Impediments to judgment: psychiatrically, someone had diagnosed depression at some point (I could find no note about it) and started an antidepressant; maybe he was inadequately treated. Electroconvulsive therapy (ECT) will rapidly alleviate life-threatening depressive symptoms, including the refusal to eat or drink. But it cannot remedy personal devastations. It can't, for instance, return missing love. Here, I leaned lower over the consult form and hoped that no one could read my thoughts. The man had sensible reasons to wish for death — no future health to anticipate, no one to anticipate it with.
Other reversible impediments: Was he delirious? hyponatremic? hypercalcemic? hypoxic? febrile? septic? having a second stroke? Blood tests and imaging would rule these conditions in or out. Was there a physical reason he couldn't swallow, such as pain? But why, why did he take his pills?
Nobody at the nursing station wanted to petition for an emergency guardianship to force feedings or ECT on a man with seizures, diabetes, hypertension, hemiparalysis, speechlessness, and lovelessness. Tacitly, I knew, I was being asked to document the reasoning behind the majority opinion. If he had come to a decision in sound mind, we wanted to support it on paper. The paper part was critical. Families of ghosts can be litigious.
The nurse who had been trying to feed him came up to the station. "God bless him," she said. "I wouldn't wish that life on a dog." Heads nodded. Even those of us who did not know him could agree on this. I was scribbling away, behind schedule, trying to imagine those clean intersecting circles on the board. But ultimately, we who didn't know him were not making judgments according to those clean criteria. We were making them on the basis of our own impressions of his life and our own standards of living.
I passed the consult form to the covering doctor.
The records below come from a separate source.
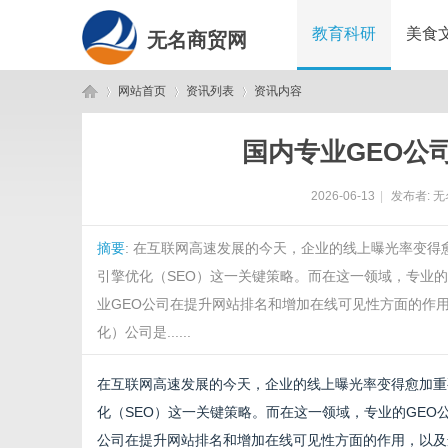
教育科研
美食
无名商贸网
网站首页
资讯列表
资讯内容
国内专业GEO公
无
›
›
›
2026-06-13
|
发布者:
无
摘要
: 在互联网高速发展的今天，企业的线上曝光率变
引擎优化（SEO）这一关键策略。而在这一领域，专业
业GEO公司在提升网站排名和增加在线可见性方面的作用
化）公司是......
名
在互联网高速发展的今天，企业的线上曝光率变得愈加重
化（SEO）这一关键策略。而在这一领域，专业的GEO
公司在提升网站排名和增加在线可见性方面的作用，以及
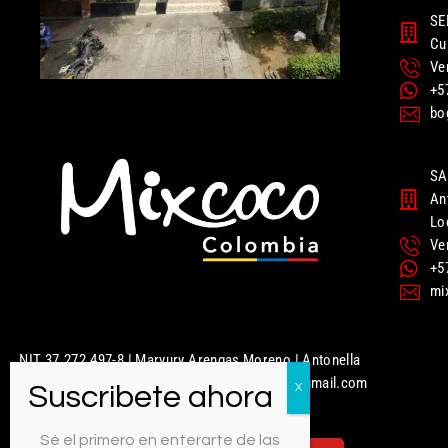
SE
Cu
Ve
+5
bo
SA
An
Lo
Ve
+5
mi
NIT 37.272.497-8 | Maryury Arengas Moreno | Antonella
Nails | Mixcoco Colombia | mixcococolombia@gmail.com
| 320 949 5951
Sé el primero en enterarte de las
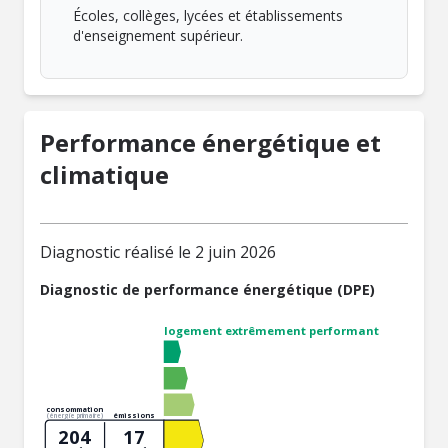
Écoles, collèges, lycées et établissements
d'enseignement supérieur.
Performance énergétique et
climatique
Diagnostic réalisé le 2 juin 2026
Diagnostic de performance énergétique (DPE)
logement extrêmement performant
consommation
émissions
(énergie primaire)
204
17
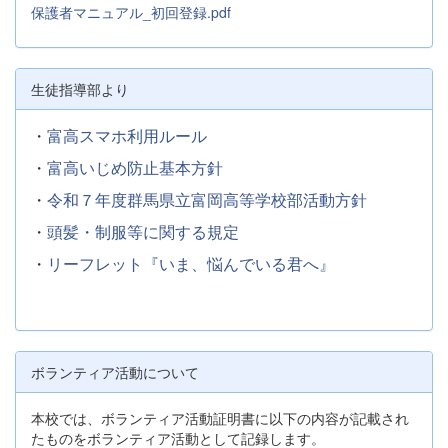
保護者マニュアル_初回登録.pdf
生徒指導部より
・
富高スマホ利用ルール
・
富高いじめ防止基本方針
・
令和７年度群馬県立富岡高等学校部活動方針
・
頭髪・制服等に関する規定
・
リーフレット『いま、悩んでいる君へ』
ボランティア活動について
本校では、ボランティア活動証明書に以下の内容が記載され
たものをボランティア活動として記録します。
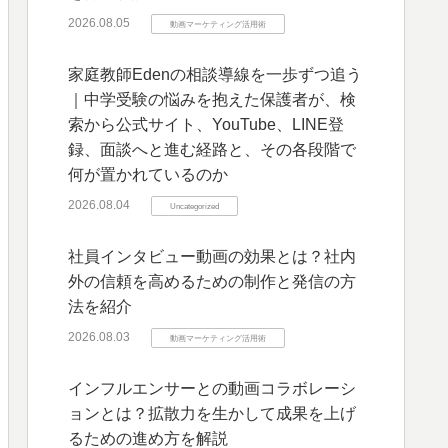
2026.08.05
動画マーケティング活用術
家庭教師Edenの相談導線を一歩ずつ追う
｜中学受験の悩みを抱えた保護者が、検
索から公式サイト、YouTube、LINE登
録、面談へと進む経路と、その各段階で
何が置かれているのか
2026.08.04
Uncategorized
社員インタビュー動画の効果とは？社内
外の信頼を高めるための制作と発信の方
法を紹介
2026.08.03
動画マーケティング活用術
インフルエンサーとの動画コラボレーシ
ョンとは？拡散力を生かして成果を上げ
るための進め方を解説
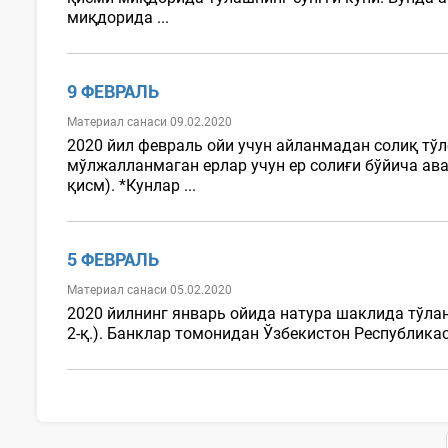
миқдорида ...
9 ФЕВРАЛЬ
Материал санаси 09.02.2020
2020 йил февраль ойи учун айланмадан солиқ тў
мўлжалланмаган ерлар учун ер солиғи бўйича ава
қисм). *Кунлар ...
5 ФЕВРАЛЬ
Материал санаси 05.02.2020
2020 йилнинг январь ойида натура шаклида тўла
2-қ.). Банклар томонидан Ўзбекистон Республикас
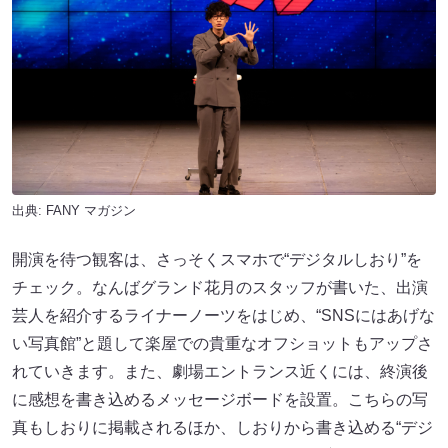
出典:
FANY マガジン
開演を待つ観客は、さっそくスマホで“デジタルしおり”を
チェック。なんばグランド花月のスタッフが書いた、出演
芸人を紹介するライナーノーツをはじめ、“SNSにはあげな
い写真館”と題して楽屋での貴重なオフショットもアップさ
れていきます。また、劇場エントランス近くには、終演後
に感想を書き込めるメッセージボードを設置。こちらの写
真もしおりに掲載されるほか、しおりから書き込める“デジ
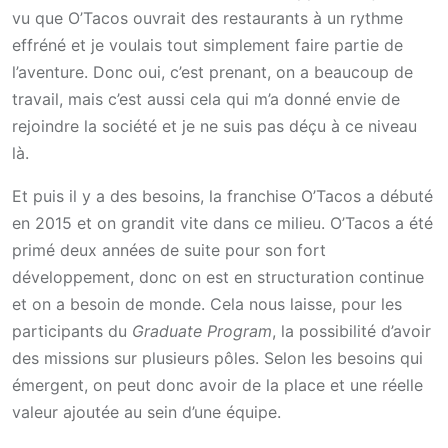
vu que O’Tacos ouvrait des restaurants à un rythme
effréné et je voulais tout simplement faire partie de
l’aventure. Donc oui, c’est prenant, on a beaucoup de
travail, mais c’est aussi cela qui m’a donné envie de
rejoindre la société et je ne suis pas déçu à ce niveau
là.
Et puis il y a des besoins, la franchise O’Tacos a débuté
en 2015 et on grandit vite dans ce milieu. O’Tacos a été
primé deux années de suite pour son fort
développement, donc on est en structuration continue
et on a besoin de monde. Cela nous laisse, pour les
participants du
Graduate Program
, la possibilité d’avoir
des missions sur plusieurs pôles. Selon les besoins qui
émergent, on peut donc avoir de la place et une réelle
valeur ajoutée au sein d’une équipe.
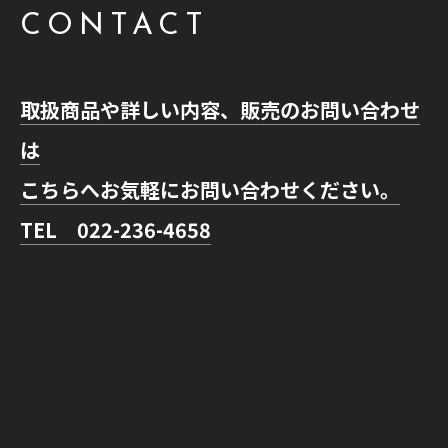
CONTACT
取扱商品や詳しい内容、販売のお問い合わせ
は
こちらへお気軽にお問い合わせください。
TEL 022-236-4658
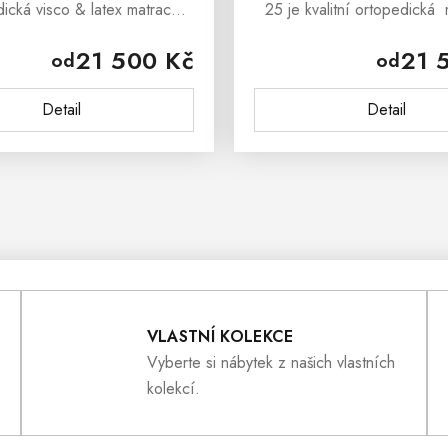
dická visco & latex matrace ,
25 je kvalitní ortopedická 
zajišťuje dokonalý komfort
která zajišťuje dokonalý 
21 500 Kč
21 
od
od
odporu a ochranu páteře, ať
spánku, podporu a ochranu 
píte v jakékoliv poloze.
už spíte...
Detail
Detail
O
V
L
VLASTNÍ KOLEKCE
Á
Vyberte si nábytek z našich vlastních
kolekcí.
D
We agreed that it was easy enough to check for reversible signs of mental-status change. If nothing leapt out of the laboratory tests or vital signs, treatment would not be forced. It was the best we could do but incomplete; our answers did not rise to the complexity of the questions he had raised. I went back to my own floor, and the doctor went to his.
A world full of less imperative tasks intervened after that. It might have been a month or so later that the social worker and I met in parallel cafeteria lines. We had almost passed one another before I recognized her and remembered. What had become of the consult patient? Had anyone ever understood why he took his pills but refused his food — extended one arm for help and used the other to fight it off?
"He died a couple of days after you saw him," she said, sounding as if she, too, had just remembered. Even regular members of his health care team had been unable to reconcile his contradictions. They could not feel certain that his actions were intentional. But, given the absence of an acute reversible condition, they could not justify interrupting him, either.
The social worker and I stood together uncomfortably. When our separate lines began to move at different paces, the space between us widened. Neither of us mentioned the patient by name. I thought afterwards that we might both have forgotten it.